This official account primarily focuses on cutting-edge AI technologies such as NLP, CV, LLM, RAG, and Agent, offering free industry practical cases and courses to help you fully embrace AIGC.
Mianbi (Smart) released the MiniCPM4 series, including 10 models such as MiniCPM4-8B and MiniCPM4-MCP.
The main characteristic of MiniCPM4 is its fast inference speed.
MiniCPM4
MiniCPM4's Overall Architecture
MiniCPM4's Innovations
Efficient Model Architecture:
InfLLM v2: Adopts a trainable sparse attention mechanism architecture, where in 128K long text processing, each Token only requires less than 5% of Token correlation calculations, significantly reducing computational overhead for long texts.
Efficient Learning Algorithms:
Model Wind Tunnel 2.0: Introduces a scaling prediction method for downstream task performance, enabling more precise model training configuration searches.
BitCPM: Compresses model parameter bit-width to 3 values, achieving an extreme 90% reduction in model bit-width.
Training Engineering Optimization: Adopts FP8 low-precision computation technology combined with a Multi-token Prediction training strategy.
High-Quality Training Data:
UltraClean: Builds an iterative data cleaning strategy based on efficient data validation, open-sourcing the high-quality Chinese and English pre-training dataset UltraFinweb.
UltraChat v2: Constructs a large-scale, high-quality supervised fine-tuning dataset, covering multiple dimensions such as knowledge-intensive data, inference-intensive data, instruction-following data, long-text understanding data, and tool-calling data.
Efficient Inference System:
CPM.cu: Integrates sparse attention, model quantization, and speculative sampling to achieve efficient pre-filling and decoding.
ArkInfer: Supports efficient deployment across multiple backend environments, providing flexible cross-platform adaptation capabilities.
MiniCPM4 in Practice
from transformers import AutoModelForCausalLM, AutoTokenizer
import torch
torch.manual_seed(0)
path = 'openbmb/MiniCPM4-8B'
device = "cuda"
tokenizer = AutoTokenizer.from_pretrained(path)
model = AutoModelForCausalLM.from_pretrained(path, torch_dtype=torch.bfloat16, device_map=device, trust_remote_code=True)

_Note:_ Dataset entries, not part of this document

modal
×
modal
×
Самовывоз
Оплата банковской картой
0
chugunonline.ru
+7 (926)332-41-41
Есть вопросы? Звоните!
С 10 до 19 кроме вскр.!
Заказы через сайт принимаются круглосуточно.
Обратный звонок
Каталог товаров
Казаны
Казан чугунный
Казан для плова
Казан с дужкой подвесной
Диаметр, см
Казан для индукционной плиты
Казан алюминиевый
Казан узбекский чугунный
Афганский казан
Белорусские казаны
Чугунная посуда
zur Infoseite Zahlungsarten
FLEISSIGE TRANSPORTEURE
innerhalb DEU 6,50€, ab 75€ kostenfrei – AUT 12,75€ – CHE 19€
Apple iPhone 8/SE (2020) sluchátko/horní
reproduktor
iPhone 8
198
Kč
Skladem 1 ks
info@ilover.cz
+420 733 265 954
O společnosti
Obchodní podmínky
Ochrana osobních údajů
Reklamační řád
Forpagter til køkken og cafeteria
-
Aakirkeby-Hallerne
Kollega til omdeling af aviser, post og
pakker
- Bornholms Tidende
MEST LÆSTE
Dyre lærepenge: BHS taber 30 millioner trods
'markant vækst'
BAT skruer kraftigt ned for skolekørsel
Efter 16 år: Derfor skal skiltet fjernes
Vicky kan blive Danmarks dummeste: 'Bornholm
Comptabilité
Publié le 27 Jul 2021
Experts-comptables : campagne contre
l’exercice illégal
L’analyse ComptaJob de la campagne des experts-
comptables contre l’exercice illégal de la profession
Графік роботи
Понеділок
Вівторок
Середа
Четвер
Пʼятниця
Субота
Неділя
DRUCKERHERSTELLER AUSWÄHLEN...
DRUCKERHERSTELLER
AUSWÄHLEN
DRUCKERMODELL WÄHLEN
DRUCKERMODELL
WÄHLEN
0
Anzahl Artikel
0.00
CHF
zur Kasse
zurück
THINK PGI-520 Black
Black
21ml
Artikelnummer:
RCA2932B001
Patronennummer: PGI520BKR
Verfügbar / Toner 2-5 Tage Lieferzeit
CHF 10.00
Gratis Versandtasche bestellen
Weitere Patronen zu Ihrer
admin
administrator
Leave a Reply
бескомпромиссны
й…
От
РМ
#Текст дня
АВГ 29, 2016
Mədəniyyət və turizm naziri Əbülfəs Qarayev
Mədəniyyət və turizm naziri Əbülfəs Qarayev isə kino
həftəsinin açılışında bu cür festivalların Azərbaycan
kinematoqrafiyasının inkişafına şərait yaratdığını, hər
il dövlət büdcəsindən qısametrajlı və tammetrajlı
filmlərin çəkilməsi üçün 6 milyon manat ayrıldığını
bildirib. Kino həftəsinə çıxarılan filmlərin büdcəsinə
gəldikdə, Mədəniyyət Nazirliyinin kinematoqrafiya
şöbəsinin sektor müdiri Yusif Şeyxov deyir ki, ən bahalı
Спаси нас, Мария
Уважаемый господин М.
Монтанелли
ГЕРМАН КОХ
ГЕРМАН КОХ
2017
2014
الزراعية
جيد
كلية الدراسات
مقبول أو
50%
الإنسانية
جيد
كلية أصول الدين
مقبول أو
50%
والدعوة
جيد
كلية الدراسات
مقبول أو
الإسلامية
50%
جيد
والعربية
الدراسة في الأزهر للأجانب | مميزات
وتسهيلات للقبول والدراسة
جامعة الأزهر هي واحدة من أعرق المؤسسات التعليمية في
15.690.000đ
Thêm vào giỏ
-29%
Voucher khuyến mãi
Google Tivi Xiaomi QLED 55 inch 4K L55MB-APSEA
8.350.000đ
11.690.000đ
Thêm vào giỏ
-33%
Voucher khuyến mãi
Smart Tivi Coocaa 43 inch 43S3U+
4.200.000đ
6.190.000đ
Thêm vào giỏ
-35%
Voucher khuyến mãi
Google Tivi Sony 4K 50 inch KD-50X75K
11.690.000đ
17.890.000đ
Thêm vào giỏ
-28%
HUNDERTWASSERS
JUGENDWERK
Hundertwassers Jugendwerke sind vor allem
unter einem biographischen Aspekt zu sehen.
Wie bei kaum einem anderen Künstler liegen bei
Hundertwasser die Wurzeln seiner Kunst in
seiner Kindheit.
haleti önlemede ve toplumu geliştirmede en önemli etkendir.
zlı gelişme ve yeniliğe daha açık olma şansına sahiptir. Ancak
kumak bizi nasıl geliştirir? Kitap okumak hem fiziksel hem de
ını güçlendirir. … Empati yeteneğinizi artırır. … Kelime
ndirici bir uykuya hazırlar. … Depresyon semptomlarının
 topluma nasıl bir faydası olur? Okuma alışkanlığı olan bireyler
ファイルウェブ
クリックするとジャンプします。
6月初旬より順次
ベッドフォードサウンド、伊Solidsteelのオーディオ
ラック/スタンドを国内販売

# User can directly use the chat interface
# responds, history = model.chat(tokenizer, "Write an article about Artificial Intelligence.", temperature=0.7, top_p=0.7)
# print(responds)
# User can also use the generate interface
messages = [
{"role": "user", "content": "Write an article about Artificial Intelligence."},
]
prompt_text = tokenizer.apply_chat_template(
messages,
tokenize=False,
add_generation_prompt=True,
)
model_inputs = tokenizer([prompt_text], return_tensors="pt").to(device)
model_outputs = model.generate(
**model_inputs,
max_new_tokens=1024,
top_p=0.7,
temperature=0.7
)
output_token_ids = [
model_outputs[i][len(model_inputs[i]):] for i in range(len(model_inputs['input_ids']))
]
responses = tokenizer.batch_decode(output_token_ids, skip_special_tokens=True)[0]
print(responses)
MiniCPM4-8B supports a sparse attention mechanism, aiming to achieve efficient long-sequence inference. It requires the infllmv2_cuda_impl library.
The installation method is as follows:
git clone -b feature_infer https://github.com/OpenBMB/infllmv2_cuda_impl.git
cd infllmv2_cuda_impl
git submodule update --init --recursive
pip install -e . # or python setup.py install
To enable InfLLM v2, you need to add the following fields to sparse_configconfig.json in the model file:
{
...,
"sparse_config": {
"kernel_size": 32,
"kernel_stride": 16,
"init_blocks": 1,
"block_size": 64,
"window_size": 2048,
"topk": 64,
"use_nope": false,
"dense_len": 8192
}
}
Parameter Description:
kernel_size (default: 32): The size of the semantic kernel.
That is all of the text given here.